● **Task prompt**:
Word for word, reproduce each line of the data below, omitting every image.

(Items from a dataset)
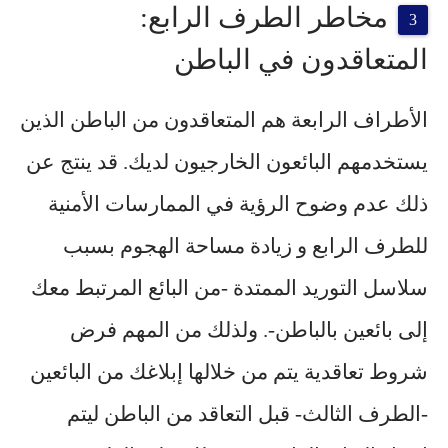
مخاطر الطرف الرابع:
المتعاقدون في الباطن
الأطراف الرابعة هم المتعاقدون من الباطن الذين
يستخدمهم البائعون الخارجيون لديك. قد ينتج عن
ذلك عدم وضوح الرؤية في الممارسات الأمنية
للطرف الرابع و زيادة مساحة الهجوم بسبب
سلاسل التوريد الممتدة -من البائع المرتبط معك
إلى بائعين بالباطن-. ولذلك من المهم فرض
شروط تعاقدية يتم من خلالها إبلاغك من البائعين
-الطرف الثالث- قبل التعاقد من الباطن ليتم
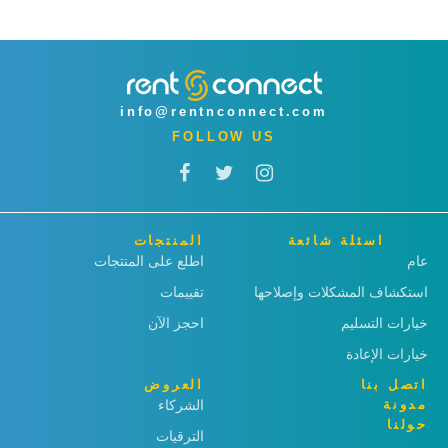
info@rentnconnect.com
FOLLOW US
اسئلة شائعة
المنتجات
عام
اطلع على المنتجات
استكشاف المشكلات وإصلاحها
تقييمات
خيارات التسليم
احجز الآن
خيارات الإعادة
اتصل بنا
العروض
مدونة
الشركاء
حولنا
الترقيات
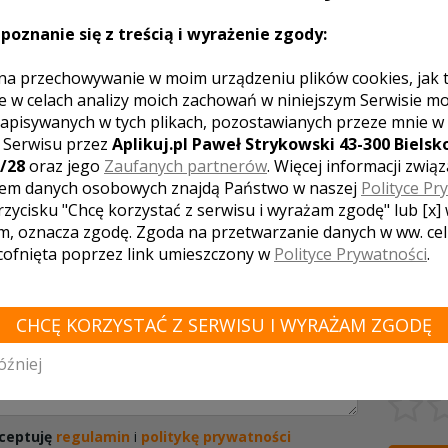
poznanie się z treścią i wyrażenie zgody:
TAKTUJ SIĘ Z LOKALEM,
DODAJ
ZYMASZ WYJĄTKOWĄ OFERTĘ
na przechowywanie w moim urządzeniu plików cookies, jak 
e w celach analizy moich zachowań w niniejszym Serwisie m
apisywanych w tych plikach, pozostawianych przeze mnie w
z Serwisu przez
Aplikuj.pl Paweł Strykowski 43-300 Bielsko
/28
oraz jego
Zaufanych partnerów
. Więcej informacji zwią
em danych osobowych znajdą Państwo w naszej
Polityce Pr
rzycisku "Chcę korzystać z serwisu i wyrażam zgodę" lub [x]
m, oznacza zgodę. Zgoda na przetwarzanie danych w ww. ce
 cofnięta poprzez link umieszczony w
Polityce Prywatności
.
CHCĘ KORZYSTAĆ Z SERWISU I WYRAŻAM ZGODĘ
óźniej
Twoja oc
ceptuję
regulamin
i
politykę prywatności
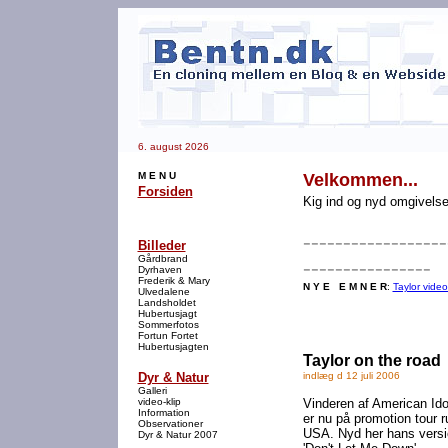
6. august 2026
M E N U
Velkommen...
Forsiden
Kig ind og nyd omgivelse
------------------
Billeder
Gårdbrand
----------------
Dyrhaven
Frederik & Mary
N Y E
--
E M N E R
:
Taylor video
Ulvedalene
Landsholdet
Hubertusjagt
Sommerfotos
Fortun Fortet
Hubertusjagten
Taylor on the road
Dyr & Natur
indlæg d 12 juli 2006
Galleri
video-klip
Vinderen af American Ido
Information
er nu på promotion tour r
Observationer
USA. Nyd her hans versi
Dyr & Natur 2007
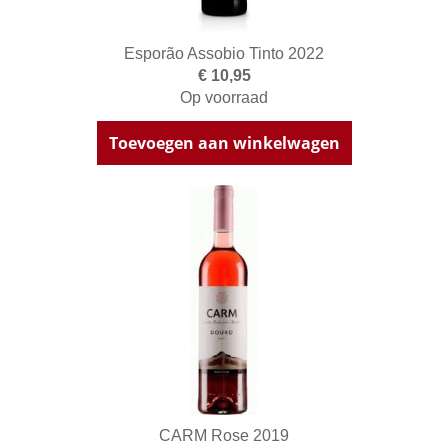
Esporão Assobio Tinto 2022
€ 10,95
Op voorraad
Toevoegen aan winkelwagen
CARM Rose 2019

● **Completed task**:
مخاطر الطرف الرابع:
المتعاقدون في الباطن
الأطراف الرابعة هم المتعاقدون من الباطن الذين
يستخدمهم البائعون الخارجيون لديك. قد ينتج عن
ذلك عدم وضوح الرؤية في الممارسات الأمنية
للطرف الرابع و زيادة مساحة الهجوم بسبب
سلاسل التوريد الممتدة -من البائع المرتبط معك
إلى بائعين بالباطن-. ولذلك من المهم فرض
شروط تعاقدية يتم من خلالها إبلاغك من البائعين
-الطرف الثالث- قبل التعاقد من الباطن ليتم
info@rentnconnect.com
FOLLOW US
اسئلة شائعة
المنتجات
عام
اطلع على المنتجات
استكشاف المشكلات وإصلاحها
تقييمات
خيارات التسليم
احجز الآن
خيارات الإعادة
اتصل بنا
العروض
مدونة
الشركاء
حولنا
الترقيات
poznanie się z treścią i wyrażenie zgody:
TAKTUJ SIĘ Z LOKALEM,
DODAJ
ZYMASZ WYJĄTKOWĄ OFERTĘ
na przechowywanie w moim urządzeniu plików cookies, jak 
e w celach analizy moich zachowań w niniejszym Serwisie m
apisywanych w tych plikach, pozostawianych przeze mnie w
z Serwisu przez
Aplikuj.pl Paweł Strykowski 43-300 Bielsko
/28
oraz jego
Zaufanych partnerów
. Więcej informacji zwią
em danych osobowych znajdą Państwo w naszej
Polityce Pr
rzycisku "Chcę korzystać z serwisu i wyrażam zgodę" lub [x]
m, oznacza zgodę. Zgoda na przetwarzanie danych w ww. ce
 cofnięta poprzez link umieszczony w
Polityce Prywatności
.
CHCĘ KORZYSTAĆ Z SERWISU I WYRAŻAM ZGODĘ
óźniej
Twoja oc
ceptuję
regulamin
i
politykę prywatności
6. august 2026
M E N U
Velkommen...
Forsiden
Kig ind og nyd omgivelse
------------------
Billeder
Gårdbrand
----------------
Dyrhaven
Frederik & Mary
N Y E
--
E M N E R
:
Taylor video
Ulvedalene
Landsholdet
Hubertusjagt
Sommerfotos
Fortun Fortet
Hubertusjagten
Taylor on the road
Dyr & Natur
indlæg d 12 juli 2006
Galleri
video-klip
Vinderen af American Ido
Information
er nu på promotion tour r
Observationer
USA. Nyd her hans versi
Dyr & Natur 2007
Esporão Assobio Tinto 2022
€ 10,95
Op voorraad
Toevoegen aan winkelwagen
CARM Rose 2019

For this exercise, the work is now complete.